A Famous Murder Trial: The Layman’s Opportunity

This week, South Africa is abuzz with legal terminology and outright gossip as Oscar Pistorius’ murder trial begins in the North Gauteng High Court. Pistorius, a champion Paralympian who is globally known as the “Blade Runner”, took to court on Monday morning to defend his case. The intricacies of the trial are typical; there is a dead body, there was only one other person in the house, this person had a gun, the person admits to shooting, the state says this person shot to murder, the person however argues that they didn’t mean to murder the deceased. The outcome of the trial however is hard to predict.

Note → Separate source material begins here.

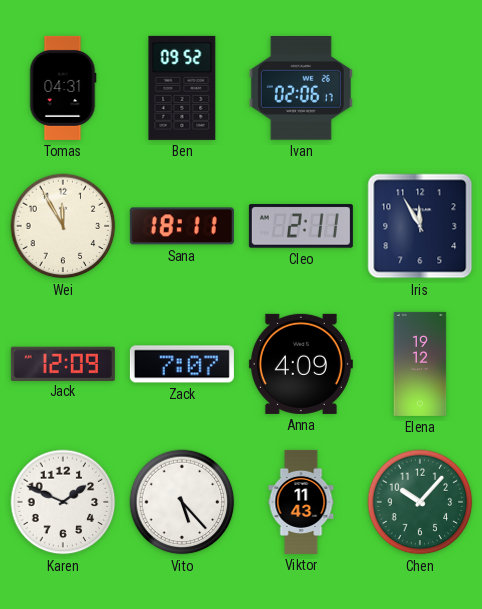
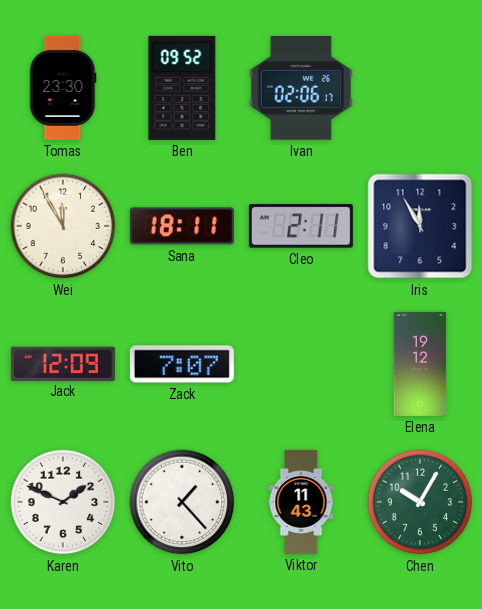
Tomas: 04:31 -> 23:30
Anna: 4:09 -> none
Vito: 5:23 -> 1:23
Chen: 10:07 -> 10:05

As sad as this trial is, particularly for the deceased’s family, one cannot help but imagine the wealth of opportunity the hype around this trial will afford evangelicals, particularly evangelicals plying their trade in secular industries. As one who works in corporate Johannesburg, I am very aware of my need of good opportunities to share Christ with my colleagues, because most of the time it is difficult to proclaim Christ within the business offices because of all the “tolerance” policies governing employees.

To understand the opportunity this particular trial presents, you have to understand the state’s and the defence’s arguments. The state is to make a case that Pistorius had an argument with his girlfriend in the middle of the night, and shot her. The defence argues that he woke up, heard sounds, thought there was an intruder, proceeded to the bathroom and shot four times through the toilet door, one of which was a warning shot, and when he opened the door, to his shock he found his girlfriend dying. The two are fundamentally irreconcilable; one side claims premeditation, the other a tragic incident.

Those who side with the state’s version will be considering questions such as what did she do that made him that mad? Is it ever right to get so angry at a person that you kill them? Those on the defence’s side will be considering the morality of owning a gun, the morality of shooting an intruder with the intent to kill, the morality, intrinsically, of violent defence of one’s own fort. These are all morality questions, and since morality is exclusively a Theistic idea, it offers us an ideal opportunity to deal with three kinds of our collegues that are, in my half-shiling worth of an opinion, some of the hardest to normally proclaim Christ to .

The Moral Atheist

It is a well documented fact, atleast amongst reformed thinkers, that one who holds to no-God must also inherently subscribe to no-law simply because right and wrong for each individual is a matter of social conditioning, not of a transcendant law-giver. The opportunity here to chat to our atheist friends in a manner that is “wise as serpents” is to bring up the trial, chat about some of the detail, and then once the friend has made some moral stance or affirmation, gently help them see the error in their thinking. They simply can’t hold a moral stance on the matter because in their worldview, everything is a free-for-all. Prayerfully, this should get them thinking.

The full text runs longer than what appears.